Gelukkig zijn

Prijswinnende column Metro

Ik paste eens op een driejarige peuter. Hoe lief en schattig dit mini mensje ook deed. Na een paar uur zat ze onwijs over mijn irritatiegrens heen. Dit monstertje had namelijk last van verzamelwoede. Al het speelgoed in de kamer werd door haar op tafel uitgestald. Vervolgens liep ze er als een waakhond omheen, loerend naar de vijand in de vorm van haar kleine zusje.

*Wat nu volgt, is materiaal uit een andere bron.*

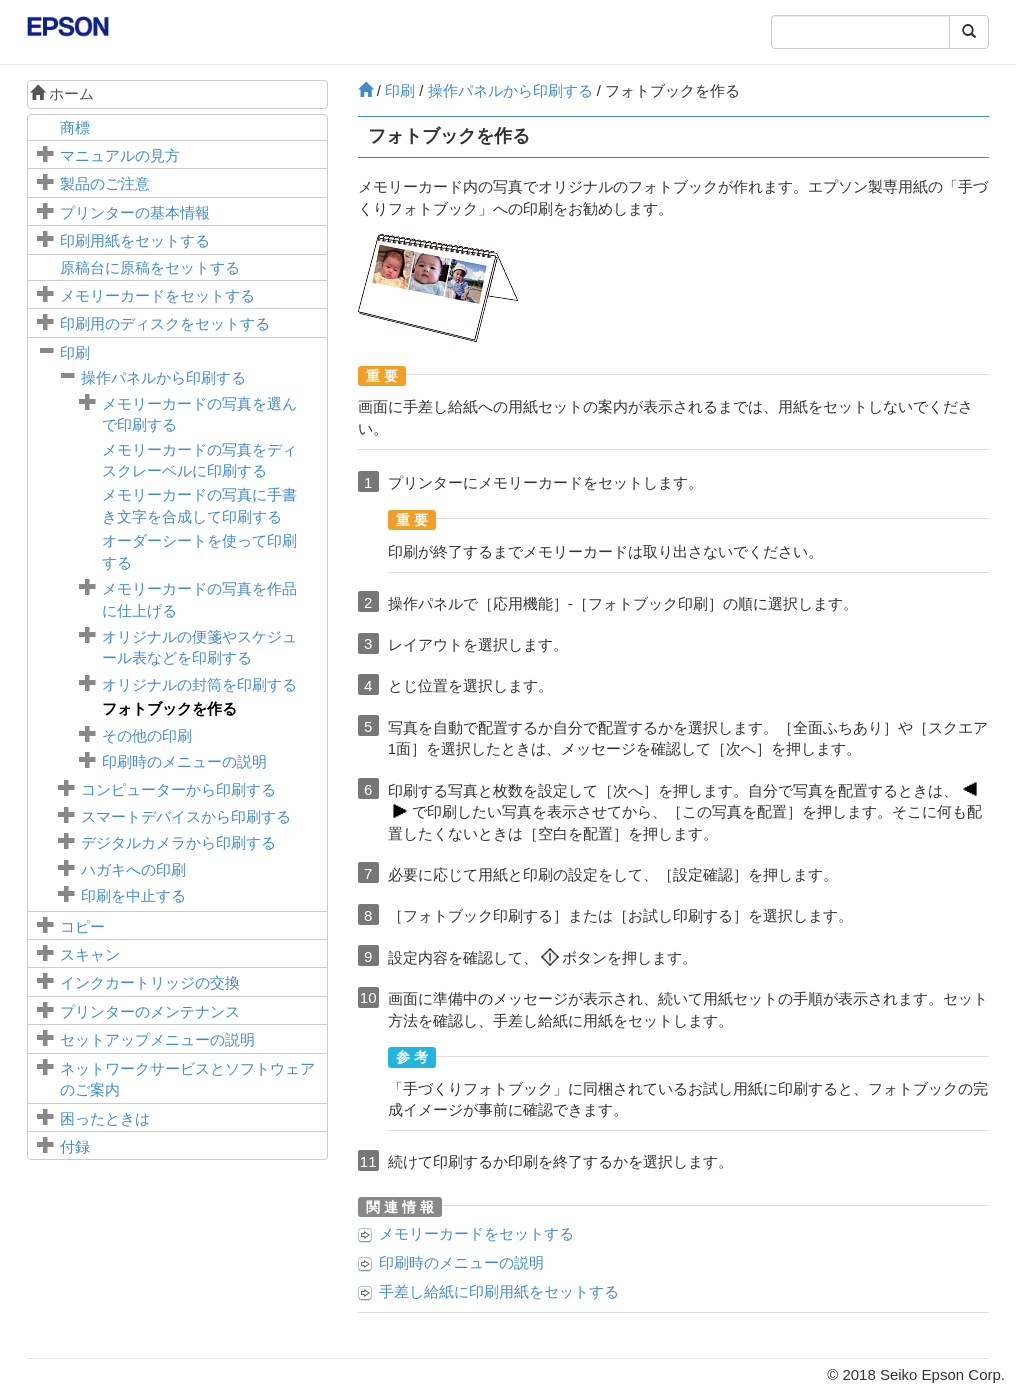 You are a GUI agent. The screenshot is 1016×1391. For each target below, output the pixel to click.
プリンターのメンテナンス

Ik sloeg de peuter gade terwijl ze ‘haar’ speelgoed tot het uiterste verdedigde. Als haar zusje toch iets te pakken kreeg, werd dit ruw uit haar handen gerukt met de woorden: “Van mij!”
Uiteindelijk kon ik het niet langer aanzien, stapte over de verdedigingslinie heen en verdeelde het speelgoed over beide partijen.
Het kleine zusje was blij dat ze weer iets had om op te kauwen en Gollem ontplofte.
Terwijl ze zo krijsend voor mijn voeten op de grond lag, vroeg ik me af wat dat toch is met spullen. Waarom willen mensen altijd maar meer? Worden we daar gelukkiger van? Uit recent onderzoek blijkt dat je van spullen helemaal niet blij wordt. Toch zijn we in de loop van de geschiedenis nooit opgehouden met dingen kopen. Voor onszelf maar ook voor ons kroost. We kochten massaal de Tamagotchi, de jojo, de Furby en nu de fidget spinner. Aan die laatste heb je helemaal niets, maar het draait lekker rond en de buren hebben er ook een.
Toen het gekrijs overging in gesnotter, probeerde ik in jip- en-janneketaal uit te leggen dat het helemaal niet leuk is om zo gefixeerd te zijn op spullen.
“En je kunt toch niet met alles tegelijkertijd spelen?” vroeg ik.
Toch was ze niet overtuigd.
“Ik wil ook nog een fiets met echte trappers.”
“Ben je dan blij als je die fiets hebt?” vroeg ik.
“Ja, zo blij.” Ze strekte haar armen zo ver mogelijk uit elkaar, want blijkbaar is het geluk van peuters afhankelijk van de lengte van hun armen.
Terwijl ze een snottebel uitveegde over haar linkerwang, keek ze me vragend aan.
“Wat wil jij het allerliefste hebben?”
Ik overwoog even om te zeggen dat ik alles al had, maar vertelde toch maar de waarheid.
“Een auto.” zei ik.
Ik zag het helemaal voor me. De vrijheid van een auto. Overal gaan en staan waar je maar wil. Nooit meer in de trein zitten, nooit meer vertraging hebben. En nooit meer rekening hoeven houden met bevroren bovenleidingen of bladeren op de rails. Met een auto zou ik echt gelukkig zijn.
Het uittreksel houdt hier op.